Erivelton Da Silva is negentien en begint volgend seizoen aan zijn derde jaar in tweede klasse. Dat hij nog op zo’n hoog niveau speelt is op zich al een mirakel. Op zijn twaalfde overwon hij leukemie en een beroerte.

Mirakel’ is een groot woord, en toch is het dat wat Erivelton heeft meegemaakt. “Dat ik hier nog ben, is al ongelooflijk”, zegt de negentienjarige aanvaller. Volgend jaar speelt hij voor Dessel Sport, waar hij een contract voor twee jaar ondertekende. “Ik scoorde tegen hen met Racing Mechelen. Toen Racing op het faillissement afstevende, ging ik naar de club waartegen ik me had laten opmerken. Men garandeerde me dat extrasportief alles in orde zou komen.”

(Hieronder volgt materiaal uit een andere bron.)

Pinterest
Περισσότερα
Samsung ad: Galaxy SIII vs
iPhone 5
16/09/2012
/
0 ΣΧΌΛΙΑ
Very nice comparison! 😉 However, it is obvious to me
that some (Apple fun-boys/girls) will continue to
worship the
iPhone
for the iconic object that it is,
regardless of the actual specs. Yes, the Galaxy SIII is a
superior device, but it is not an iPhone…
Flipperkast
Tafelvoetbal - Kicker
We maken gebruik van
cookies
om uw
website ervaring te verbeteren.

Eriveltons droom is bescheidener dan die van vele jongeren van zijn leeftijd. Hij mikt niet op Real Madrid of Manchester United, maar hoopt gewoon om ooit door te breken in de Belgische eerste klasse. Op zijn achttiende speelde hij al een aantal matchen met STVV. “Er waren er die zeiden dat ik de bank warm zou houden in Sint-Truiden, maar wie mijn geschiedenis kent, weet dat mijn sterke wil me altijd vooruit zal drijven. Al wat in de toekomst nog volgt, is een bonus.”

Achttien uur slapen

Zijn vader Edson en zijn oom Edmilson speelden in de jaren negentig in de Belgische eerste klasse. Edmilson voetbalde voor Seraing en STVV, Edson voor Seraing. Zo kreeg de jonge Erivelton het voetbal met een sausje do Brasil al van kleins af met de paplepel ingegeven. “Ik ging overal met mijn pa mee. Toen ik zelf debuteerde, speelde hij nog in eerste provinciale. Ik was amper vier en dus eigenlijk nog veel te jong, maar mijn pa was er jeugdtrainer en ik was al zo groot als de andere jongens van mijn ploeg…”

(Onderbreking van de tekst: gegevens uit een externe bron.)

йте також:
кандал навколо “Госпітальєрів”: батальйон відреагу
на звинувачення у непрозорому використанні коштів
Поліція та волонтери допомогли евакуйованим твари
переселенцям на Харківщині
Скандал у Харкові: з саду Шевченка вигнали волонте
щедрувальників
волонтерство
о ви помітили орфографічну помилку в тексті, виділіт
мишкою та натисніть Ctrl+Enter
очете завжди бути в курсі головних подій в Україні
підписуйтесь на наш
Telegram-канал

Pas wanneer hij bij Dessel terechtkomt, speelt hij eindelijk met jongens van zijn leeftijd en niet langer een leeftijdscategorie hoger. Op dat ogenblik is hij elf. “Op technisch vlak hadden mijn ploegmaats een betere opleiding genoten dan ik. We stonden dus min of meer quitte want ik was fysiek veel sterker. Om die reden trok ik ook de aandacht van enkele eersteklassers.”

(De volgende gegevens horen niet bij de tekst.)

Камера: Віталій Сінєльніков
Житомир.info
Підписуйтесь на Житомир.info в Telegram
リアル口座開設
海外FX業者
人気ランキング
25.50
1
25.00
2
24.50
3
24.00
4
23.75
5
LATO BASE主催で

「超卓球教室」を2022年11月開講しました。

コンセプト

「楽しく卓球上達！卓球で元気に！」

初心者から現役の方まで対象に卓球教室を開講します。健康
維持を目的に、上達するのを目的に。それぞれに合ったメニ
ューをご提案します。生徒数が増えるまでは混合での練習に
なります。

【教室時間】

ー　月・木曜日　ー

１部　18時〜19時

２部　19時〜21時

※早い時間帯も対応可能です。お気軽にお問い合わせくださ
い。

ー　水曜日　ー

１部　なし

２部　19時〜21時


Hij slaagt in een eerste test op Sclessin, maar trekt toch naar Anderlecht om te zien of het gras daar niet groener is. “Die test op Anderlecht veranderde mijn leven. Na de eerste trainingssessie kon ik niet meer. Ik was helemaal op, terwijl er nog twee sessies afgewerkt moesten worden. Ik liep zelfs ei zo na een spierscheur op. Dat was niet normaal voor een gezonde jongen van twaalf. Anderlecht stelde zelfs vragen over mijn leeftijd. Mijn vader snapte het niet, de terugrit was een ramp. Hij schold me de huid vol en mijn moeder deed er nog een schepje bovenop. Ik wou alleen maar slapen in de auto en mijn pa riep maar dat hij op mijn leeftijd in Brazilië ’s ochtends vroeg opstond om fruit te gaan plukken. Nu kan ik daar om lachen, maar ik speelde toen echt geen komedie.”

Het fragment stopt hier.